Hi Chris,
will attempt to answer your questions, as respectfully as possible.
On Tue, 17 May 2022, Chris Caudle wrote:
Karen,
There seems to be some confusion about exactly what you would like (or at
least I am a little confused), so perhaps some clarification can help.
Glad you are owning your confusion at least. smiles.
I am not sure what you mean by the term adaptive. Do
you have some sight
impairment like Jeanette and need tools that can accomodate that, or do
you just mean a tool that can adapt to your preferred work flow?
First, I do not know Jeanette personally but feel sure her life experience
is
unique. there are hundreds of millions of individuals using adaptive
technology, some due to vision, some due to dexterity, some due to print
challenges etc.
All of them accommodate their bodies based on their individual needs since
a shared label does not a shared experience make.
My goal was not to make this a body discussion.
Still as stated Linux is not ready for my body. Lets hope that is enough
to satisfy your interest without my having to list in likely meaningless
detail to those here the shortcomings of the system for me personally.

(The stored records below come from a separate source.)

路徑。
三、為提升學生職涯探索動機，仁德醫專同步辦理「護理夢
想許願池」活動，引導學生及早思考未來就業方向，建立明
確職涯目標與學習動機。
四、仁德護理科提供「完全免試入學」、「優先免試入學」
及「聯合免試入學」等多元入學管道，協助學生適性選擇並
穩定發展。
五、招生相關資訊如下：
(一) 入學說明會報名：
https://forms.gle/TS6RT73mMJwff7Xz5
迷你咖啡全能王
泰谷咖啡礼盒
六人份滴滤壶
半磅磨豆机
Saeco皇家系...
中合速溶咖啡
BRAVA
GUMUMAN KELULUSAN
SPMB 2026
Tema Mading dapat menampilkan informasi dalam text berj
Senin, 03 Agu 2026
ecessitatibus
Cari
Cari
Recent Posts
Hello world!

How possible might it be to use your singing
voice for composing?
...
what I mean is to sing the parts into your
software of choice, then using
that software to first add the orchestrations, playback etc., then produce
that music in printable form?
What exactly do you want when you use the term composing?

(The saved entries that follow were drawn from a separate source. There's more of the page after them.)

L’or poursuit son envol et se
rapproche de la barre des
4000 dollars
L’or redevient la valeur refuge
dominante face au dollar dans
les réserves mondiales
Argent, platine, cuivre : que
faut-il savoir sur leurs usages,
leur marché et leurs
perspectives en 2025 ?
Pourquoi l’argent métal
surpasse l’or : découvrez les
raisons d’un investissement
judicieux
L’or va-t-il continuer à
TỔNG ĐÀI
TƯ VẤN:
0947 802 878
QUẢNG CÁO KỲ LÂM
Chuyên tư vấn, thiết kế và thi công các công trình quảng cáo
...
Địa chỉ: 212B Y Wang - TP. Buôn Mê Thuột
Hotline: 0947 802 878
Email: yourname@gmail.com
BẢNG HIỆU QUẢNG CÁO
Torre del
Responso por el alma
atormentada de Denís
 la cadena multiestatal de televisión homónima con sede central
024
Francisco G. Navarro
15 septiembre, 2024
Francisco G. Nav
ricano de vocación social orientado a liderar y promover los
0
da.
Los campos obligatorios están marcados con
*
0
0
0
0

Of course you can use a multi-track recorder and layer harmonies with your
voice.
Chris, I have been singing professionally for several years.

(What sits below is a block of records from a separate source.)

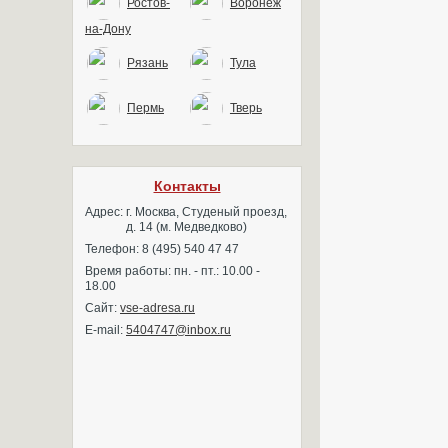
Ростов-
Воронеж
на-Дону
Рязань
Тула
Пермь
Тверь
Контакты
Адрес:
г. Москва, Студеный проезд,
д. 14 (м. Медведково)
Телефон: 8 (495) 540 47 47
Время работы: пн. - пт.: 10.00 -
18.00
Сайт:
vse-adresa.ru
E-mail:
5404747@inbox.ru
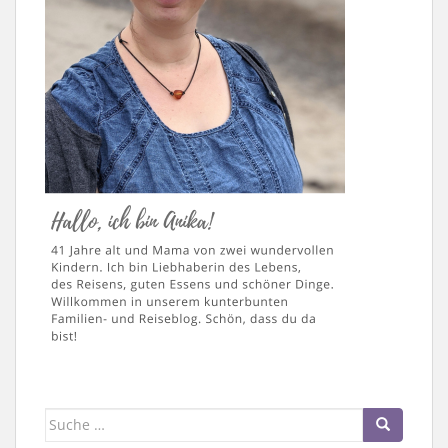
Suche
nach:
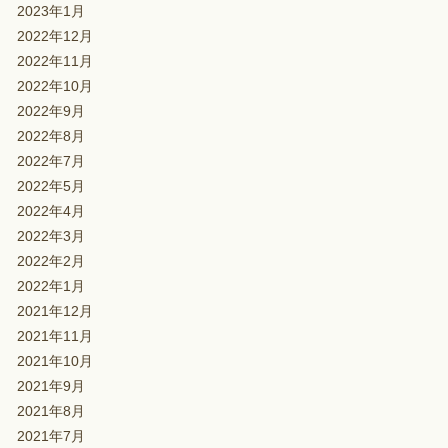
2023年1月
2022年12月
2022年11月
2022年10月
2022年9月
2022年8月
2022年7月
2022年5月
2022年4月
2022年3月
2022年2月
2022年1月
2021年12月
2021年11月
2021年10月
2021年9月
2021年8月
2021年7月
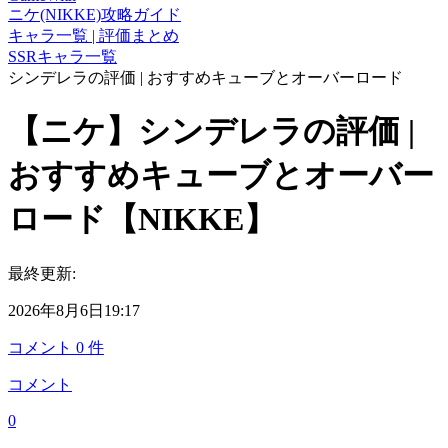
ニケ(NIKKE)攻略ガイド
キャラ一覧 | 評価まとめ
SSRキャラ一覧
シンデレラの評価 | おすすめキューブとオーバーロード
【ニケ】シンデレラの評価 |
おすすめキューブとオーバー
ロード【NIKKE】
最終更新:
2026年8月6日19:17
コメント
0
件
コメント
0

Increasingly I am starting to write songs as well. However as my voice is
my main instrument, and I desire other musicians to play what I write, I
desire getting those from my head and voice into a tool, use
instrumentation to fill in the gaps, and print the
results, tablaure rotational or both, and hand that sheet to musicians.
Is that more clear?
By the term add orchestrations, do you mean add additional instruments in
addition to your vocal parts (which is of course possible with multi-track
recording), or do you mean convert the vocal parts into other
instrumentation?
see above. do you now of a many track recorder able to print
the results
sung into that recorder?
Do you want to convert to MIDI data to drive
synthesizers or samplers to
mimic traditional orchestration?
Not unless I have no other way. I am not overly fond of the midi stuff
I have heard.
I prefer to set the basics with my voice alone, use instrumentation
options to fill in the orchestrations, and print from there.
And preferably convert to
conventional
music notation as a final step?
I wish to skip
the midi step leading to the conventional final product
for performance / recording with live musicians.
Depending on what workflow you would like, I suspect that pitch-to-MIDI
may be the term you are looking for. That would involve recording a vocal
part, sending to pitch-to-MIDI to convert to MIDI data, then editing that
data to correct any errors in transcription, shift up or down by octaves
to account for differences between vocal range and instrument range, add
details which are difficult to sing, etc.
Hmm, you may understand the essence of my
goal at least.
Why would midi be needful, and if so do you know of pitch to midi programs
I can investigate?
Will be researching the term myself, so thanks.